- Logo of NHRC
- Motto: Human Rights for All, Everywhere, Equally মানবাধিকার সবার জন্য, সর্বত্র, সমানভাবে

Agency overview
- Formed: 2007

Jurisdictional structure
- National agency: Bangladesh
- Operations jurisdiction: Bangladesh

Operational structure
- Headquarters: Dhaka, Bangladesh
- Statutory Independent Institution of the states: NHRC

Website
- nhrc.org.bd

= National Human Rights Commission of Bangladesh =

Bangladeshi organization

The National Human Rights Commission (NHRC) of Bangladesh is an autonomous public body established in 2007 to advocate for and protect human rights.

==History==
National Human Rights Commission was established on 9 December 2007 by the Caretaker government of Bangladesh. The organization was constituted under the provisions of the National Human Rights Commission Ordinance. It was reestablished by the National Human Rights Commission Act, 2009 after the original ordinance lapsed.
Then it was reconstituted in 2009 as a national advocacy institution for human rights promotion and protection. It is committed to the accomplishment of human rights in a broader sense, including dignity, worth and freedom of every human being, as enshrined in the Constitution of the People's Republic of Bangladesh and different international human rights conventions and treaties to which Bangladesh is a signatory. Consecutive administrations in Bangladesh have developed policies aimed at empowering women, incorporating this objective into their broader agendas while honoring their commitments to global development objectives.
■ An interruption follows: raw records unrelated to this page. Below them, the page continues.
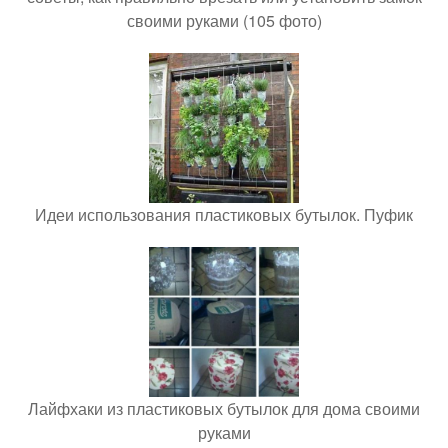
своими руками (105 фото)
Идеи использования пластиковых бутылок. Пуфик
Лайфхаки из пластиковых бутылок для дома своими
руками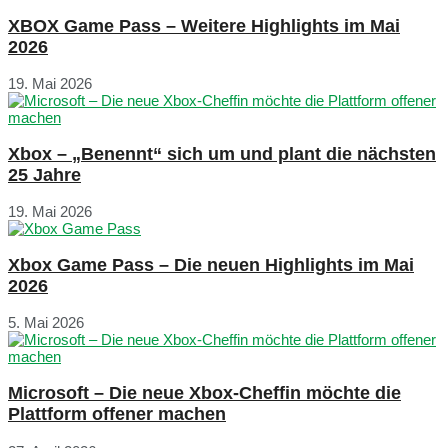
XBOX Game Pass – Weitere Highlights im Mai
2026
19. Mai 2026
Xbox – „Benennt“ sich um und plant die nächsten
25 Jahre
19. Mai 2026
Xbox Game Pass – Die neuen Highlights im Mai
2026
5. Mai 2026
Microsoft – Die neue Xbox-Cheffin möchte die
Plattform offener machen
In 2025, under the Interim government of Muhammad Yunus, an ordinance was drafted which gives the organization new duties and powers such as investigation, prosecution, legal representation of complainants. The new ordinance allows the organization to arrest and investigate suspects regardless of rank or political position independently.
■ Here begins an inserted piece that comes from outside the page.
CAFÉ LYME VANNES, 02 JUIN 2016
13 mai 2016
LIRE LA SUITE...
==Emergence as a powerful organization==
The NHRC was legally banned from investigating members of law enforcement since 2009, which was removed under the Interim government of Muhammad Yunus through a new ordinance in 2025.

The ordinance also gives the organization new powers such as visiting and searching facilities to identify secret detention centres. It can also issue warrants to inspect prisons or other premises where enforced disappearances could have taken place.

The rights commission can also authorise law enforcers to make arrests with the ordinance stating investigating officers cannot be part of the organization that is being investigated.

These changes have been considered revolutionary to tackle human rights abuses.

==Organization==
The President of Bangladesh appoints the chairman and members of the commission based on the recommendations of a seven-member selection committee headed by the Speaker of Parliament.

Former chairman and members
| Name | Designation | Term | Reference |
|---|---|---|---|
| Kamal Uddin Ahmed | Chairman | 8 December 2022 – 7 November 2024 |  |
| Nasima Begum | Chairman | 22 September 2019 – 23 September 2022 |  |
| Md Nazrul Islam | Acting Chairman | 2 July 2019 – 6 August 2019 |  |
| Kazi Reazul Hoque | Chairman | 2 August 2016 – 1 July 2019 |  |
| Mizanur Rahman | Chairman | 23 June 2010 – 23 June 2016 |  |
| Md Nazrul Islam | Full Time Member | August 2016 – 6 August 2019 |  |
| Kazi Reazul Hoque | Full Time Member | June 2010 – 23 June 2016 |  |
| Nurun Naher Osmani | Member | 2 August 2016 – 2 August 2019 |  |
| Enamul Hoque Chowdhury | Member | 2 August 2016 – 2 August 2019 |  |
| Akhter Hussain | Member | 2 August 2016 – 2 August 2019 |  |
| Meghna Guhathakurta | Member | 2 August 2016 – 2 August 2019 |  |
| Banchita Chakma | Member | 2 August 2016 – 8 August 2019 |  |
| Mahfuza Khanam | Member | 23 June 2010 – 23 June 2016 |  |
| Selina Hossain | Member | 23 June 2010 – 23 June 2016 |  |
| Aroma Datta | Member | 23 June 2010 – 23 June 2016 |  |
| Fauzia Karim Firoz | Member | 23 June 2010 – 23 June 2016 |  |
| Nirupa Dewan | Member | 23 June 2010 – 23 June 2016 |  |

==Activities==
- It lodged complaints against Border Security Forces of India over Felani Killing with the National Human Rights Commission of India.
- It holds surveys regarding perceptions about human rights in Bangladesh.
- It campaigns against human rights abuses and extrajudicial killings in Bangladesh.